What about prediction intervals? That’s a bit harder, and we need to dig into the specific prediction function for lm
s, predict()
. This function is very useful as you can use it to generate new predicted values, and it will also give you error as well. Now, modelr::add_prediction
will give you values, but no error yet. YET.
So how does predict work? We begin with a new data frame that has columns matching our predictors in the model. Then add a new column. As the data frame is not the first argument, we can’t use pipes here. Booo.
We then cbind the predictors and predicted values - along with the interval we’ve created. We’ll also do some renaming, simply to make it easier to use this new data in our ggplot coming up. Note, there are also arguments to get intervals other than the 95%.

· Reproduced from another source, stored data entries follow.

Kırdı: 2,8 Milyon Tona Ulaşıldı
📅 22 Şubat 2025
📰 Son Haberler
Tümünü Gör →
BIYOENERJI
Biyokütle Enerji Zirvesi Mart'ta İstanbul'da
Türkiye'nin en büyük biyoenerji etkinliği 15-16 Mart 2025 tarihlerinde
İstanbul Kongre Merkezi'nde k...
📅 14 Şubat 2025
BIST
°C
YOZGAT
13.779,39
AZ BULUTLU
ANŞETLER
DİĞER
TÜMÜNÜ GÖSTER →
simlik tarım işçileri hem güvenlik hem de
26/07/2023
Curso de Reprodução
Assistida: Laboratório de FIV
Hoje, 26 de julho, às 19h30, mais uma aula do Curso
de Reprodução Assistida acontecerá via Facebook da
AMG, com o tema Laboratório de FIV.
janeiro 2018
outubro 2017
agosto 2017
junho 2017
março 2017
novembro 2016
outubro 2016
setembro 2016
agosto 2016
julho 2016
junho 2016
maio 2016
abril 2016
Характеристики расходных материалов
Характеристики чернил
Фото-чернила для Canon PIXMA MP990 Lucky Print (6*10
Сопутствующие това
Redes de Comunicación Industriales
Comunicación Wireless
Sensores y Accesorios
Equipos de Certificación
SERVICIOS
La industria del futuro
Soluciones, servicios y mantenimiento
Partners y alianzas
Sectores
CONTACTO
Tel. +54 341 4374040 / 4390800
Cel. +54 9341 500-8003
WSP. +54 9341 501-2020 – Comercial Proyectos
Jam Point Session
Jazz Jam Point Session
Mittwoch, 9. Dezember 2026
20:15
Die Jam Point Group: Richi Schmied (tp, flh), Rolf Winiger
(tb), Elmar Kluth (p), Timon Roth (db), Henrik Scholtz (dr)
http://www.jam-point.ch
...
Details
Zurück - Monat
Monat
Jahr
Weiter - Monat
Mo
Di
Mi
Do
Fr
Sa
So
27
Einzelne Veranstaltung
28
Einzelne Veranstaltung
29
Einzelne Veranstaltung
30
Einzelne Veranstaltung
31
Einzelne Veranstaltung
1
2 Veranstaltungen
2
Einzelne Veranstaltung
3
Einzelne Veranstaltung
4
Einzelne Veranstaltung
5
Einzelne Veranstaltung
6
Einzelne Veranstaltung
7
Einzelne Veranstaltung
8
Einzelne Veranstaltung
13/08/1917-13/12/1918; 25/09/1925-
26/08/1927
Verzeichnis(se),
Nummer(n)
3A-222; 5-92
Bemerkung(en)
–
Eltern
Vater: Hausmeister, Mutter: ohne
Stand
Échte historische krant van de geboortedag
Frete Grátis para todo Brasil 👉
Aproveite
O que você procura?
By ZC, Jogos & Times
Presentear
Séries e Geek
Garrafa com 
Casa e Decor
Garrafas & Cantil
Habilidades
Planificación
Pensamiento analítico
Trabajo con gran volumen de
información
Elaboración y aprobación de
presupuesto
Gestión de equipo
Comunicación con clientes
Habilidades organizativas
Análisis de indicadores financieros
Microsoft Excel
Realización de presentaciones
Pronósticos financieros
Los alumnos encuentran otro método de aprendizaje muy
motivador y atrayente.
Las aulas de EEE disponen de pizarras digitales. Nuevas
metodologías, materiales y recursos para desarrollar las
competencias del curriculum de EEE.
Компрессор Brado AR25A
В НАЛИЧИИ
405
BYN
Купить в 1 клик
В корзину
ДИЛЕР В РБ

predFrame <- data.frame(age.days = min(seals$age.days):max(seals$age.days))
predVals <- predict(seal_lm, newdata=predFrame, interval="prediction")
predFrame <- cbind(predFrame, predVals) %>%
rename(length.cm = fit)
head(predFrame)
age.days length.cm lwr upr
1 958 118.0377 106.8996 129.1759
2 959 118.0401 106.9019 129.1783
3 960 118.0425 106.9043 129.1807
4 961 118.0449 106.9067 129.1830
5 962 118.0472 106.9090 129.1854
6 963 118.0496 106.9114 129.1878
We can then add this to our plot using the geom_ribbon
which takes a ymin
and ymax
argument to generate a ribbon - like the fit standard error ribbon.
seal_fit_plot +
stat_smooth(method="lm", color="blue") +
geom_ribbon(data=predFrame, mapping=aes(x=age.days, ymin=lwr, ymax=upr),
fill="grey", alpha=0.6) +
theme_bw()
Now we can better see the prediction 95% interval - and that we do have some points that fall outside of it.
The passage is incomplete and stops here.